Türkiye’nin yaklaşık yarısına yakın bir coğrafyada 83 milyon nüfuslu Almanya, fert başına 45.000 Dolar yıllık geliri, 4 Trilyona yakın ekonomik büyüklüğüyle dünyanın ilk 5 ekonomisinden biridir. Bu başarının altında disiplinli, planlı çok çalışmanın yattığını belirtmeliyim.

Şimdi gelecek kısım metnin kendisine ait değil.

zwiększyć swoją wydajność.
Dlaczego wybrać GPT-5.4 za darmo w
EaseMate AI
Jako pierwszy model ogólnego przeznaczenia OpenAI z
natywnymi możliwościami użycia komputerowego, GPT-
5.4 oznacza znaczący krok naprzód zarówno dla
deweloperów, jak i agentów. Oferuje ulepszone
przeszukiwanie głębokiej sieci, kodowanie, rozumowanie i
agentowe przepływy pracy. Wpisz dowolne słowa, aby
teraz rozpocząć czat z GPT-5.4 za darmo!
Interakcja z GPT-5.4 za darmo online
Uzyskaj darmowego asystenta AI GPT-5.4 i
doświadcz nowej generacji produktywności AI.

Tanıtım ürünleri fuarı nedeniyle bulunduğumuz Düsseldorf şehrinde buna bir kez daha şahit olduk. Öğle saatlerinde vardığımız şehirde sokaklar bomboştu. Caddelerde arabalar olmazsa adeta terk edilmiş şehir havası var burada.  Kış mevsiminde etkisi olabilir ancak iş saati olması dolaylısıyla herkesin mesaide olduğunu öğreniyoruz. Akşam erkenden hava kararıyor ve yine ortalıkta kimsecikler yok. Gündüzü anladık herkes çalışıyor akşam saatlerinde niye ortalıkta kimse yok. Saat 21 sularında Almanların yatma vaktidir çünkü sabah üzerlerine güneş doğmadan işe gidecekler.

M. Akif’e atfedilir “işleri var dinimiz gibi, dinleri var işimiz gibi”…

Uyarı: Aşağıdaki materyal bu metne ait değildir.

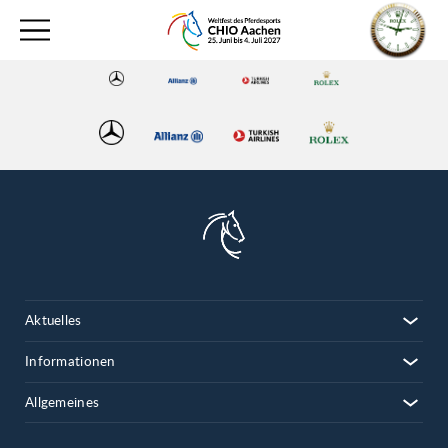
Aktuelles
Informationen
Allgemeines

Tanıtım ürünlerinin sergilendiği fuar, promosyon ürünleri derneğinin 57. kez düzenlediği uluslararası bir organizasyon. Fuar sadece dernek üyelerinin katılımına açık. 57 kez düzenleniyor olması başarıyı, istikrarı, sürdürebilirliği göstermesi açısından önemli. 1000’e yakın firmanın katıldığı fuarda 60’a yakın Türk firması da bulunuyor. Bu yıl tekstil sektörünü başka bir salona almışlar. Daha çok Denizli’den gelen firmalarımızın bulunduğu bölüm diğerlerine nazaran biraz daha sakin. Yıllardır katıldıkları fuarda yerlerinin değişmesi katılımcıları huzursuz etmiş. Fuarlarda yaşadığımız mekânlar gibi alışkanlık yapıyor. Hem sizin için hem de müşterileriniz için bilinir yerde olmak önemli. Ayrıca katılımcılar arasında komşuluk ilişkileri de oluşuyor.

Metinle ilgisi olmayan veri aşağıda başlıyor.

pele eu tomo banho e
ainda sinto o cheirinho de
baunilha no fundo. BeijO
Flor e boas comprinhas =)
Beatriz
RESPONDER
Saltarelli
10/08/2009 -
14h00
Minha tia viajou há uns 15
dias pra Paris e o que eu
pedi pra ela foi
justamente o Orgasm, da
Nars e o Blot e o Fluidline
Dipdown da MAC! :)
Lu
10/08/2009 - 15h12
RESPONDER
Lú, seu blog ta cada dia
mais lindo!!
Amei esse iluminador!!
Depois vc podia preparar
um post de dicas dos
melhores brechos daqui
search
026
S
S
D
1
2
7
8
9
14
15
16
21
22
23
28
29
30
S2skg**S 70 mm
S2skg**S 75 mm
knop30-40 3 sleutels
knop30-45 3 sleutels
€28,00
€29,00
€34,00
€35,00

Tanıtım sektörü, ülkemizin ihracatı açısından katma değeri çok yüksek, girdileri yerli olan bir alanı ifade ediyor. Yabancı paralar karşısında Türk Lirası’nın değerinin düşmesi de bu sektöre yaramış. Bu alanda dünyanın en büyüğü olan Çin ile rekabet edebileceğimizi söylüyor katılımcılar. Bu fuara özellikle Çinlilerin alınmadığını söyledi yetkililer.

Fuarı çok hızlı dolaşma imkânı buldum. Farklı alanlara hitap etmesi açısından ilginç olmakta beraber çok dikkatimi çeken “işte bu müthiş bir  buluş” diyeceğim bir ürüne rastlamadım. Organizasyon ses ve görüntü kirliliğinden uzak düzenli bir şekilde işliyor.

Bizim Almanya ile ilişkilerimizin tarihi çok eskilere dayanıyor ancak 1960’larda başlayan yoğun işçi göçü nedeniyle yaklaşık 5 milyon insanımız bu ülkede yaşıyor. Bu iki ülke için müthiş bir avantaj. Ancak garip bir şekilde bu potansiyelden iki ülkede yararlanmasını bilmiyor. Bu büyük kitle adeta iki ülke için sorun olmaya devam ediyor.

Artık 4. kuşağın yaşadığı bu ülkede, öz güveni yüksek, eğitimli donanımlı bir nesil bulunuyor.  Bu nesil birçok alanda olduğu gibi iş dünyasında da başarılara imza atıyor.

Daha önceleri yaşanan kötü tecrübeleri bir kenara bırakarak taze bir başlangıç yapmakta fayda var. Burada yaşayanların buna hazır olduklarını gördüm. Daha dikkatli tıpkı Almanların yaptığı gibi kurala, kaideye dayalı işbirlikleri, ortaklıklar. Bu yapılanmalara bir de Alman firması katarsak tadından yenmez. 

2019 yeni başlangıçlar yapmak için fırsatlar yılı olur inşallah.